Auffällig ist, dass sich bislang Grüne, FDP und CSU wie die Pfauen kräftig spreizen und dabei gegenseitig ins Gehege kommen, während die CDU dadurch auffällt, dass die Kanzlerin moderierend eingreift und das Ganze zum Gelingen zu bringen versucht. Das ist einerseits ehrenwert, beinhaltet aber andererseits die Gefahr, dass die CDU ihre eigenen Kernthemen wie Innenpolitik, Familie und Wirtschaft noch zu sehr im Hintergrund lässt.
Die Grünen sehen sich in einer Minderheitenposition gegenüber einer Art von schwarz-gelbem Block und müssen ihre Themen besonders betonen. Sie haben mehr Kontrollfreaks – sie selbst nennen es Basisdemokraten – in ihren Reihen als die anderen Parteien und müssen ihnen bereits das Sondierungsergebnis vorlegen. Schwarz auf weiß und mit grünen Erfolgen, vor allem für den Klimaschutz. Auch beim Familiennachzug für Flüchtlinge streben sie ein Signal in ihre Reihen an. Wenn sie sich mit Union und FDP auf eine insgesamt restriktive Flüchtlingspolitik einigen, die den Zuzug begrenzt, haben sie dazu gute Chancen.
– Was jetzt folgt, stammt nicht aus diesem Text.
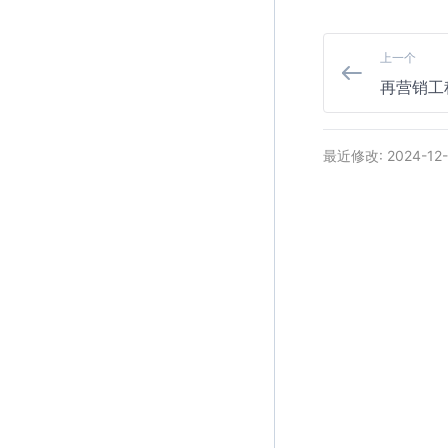
上一个
再营销工
最近修改: 2024-12-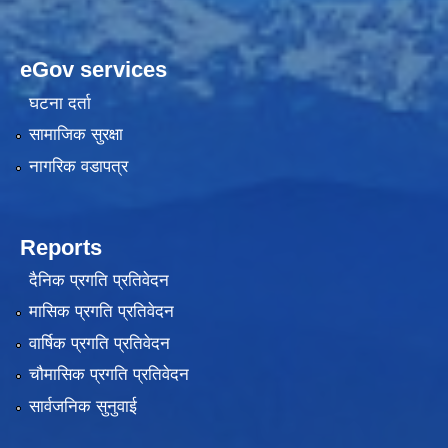
eGov services
घटना दर्ता
सामाजिक सुरक्षा
नागरिक वडापत्र
Reports
दैनिक प्रगति प्रतिवेदन
मासिक प्रगति प्रतिवेदन
वार्षिक प्रगति प्रतिवेदन
चौमासिक प्रगति प्रतिवेदन
सार्वजनिक सुनुवाई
Die CSU will neben der Flüchtlingspolitik ihr Profil als Partei der kleinen Leute schärfen und das Soziale betonen. Hier wird ein JamaikaBündnis, wenn es denn gelingt, später von SPD und Linken die schärfsten Angriffe zu erwarten haben.
Die FDP wirkt dagegen vergleichsweise cool, möchte nicht zu viel versprechen wie 2009, aber klare Spuren im Bereich Wirtschaft und Digitalisierung hinterlassen. Fallstricke gibt es noch genug. Hauptsache, jede Partei überzeugt am Ende ihre eigenen Leute, sehr hart verhandelt und alles getan zu haben.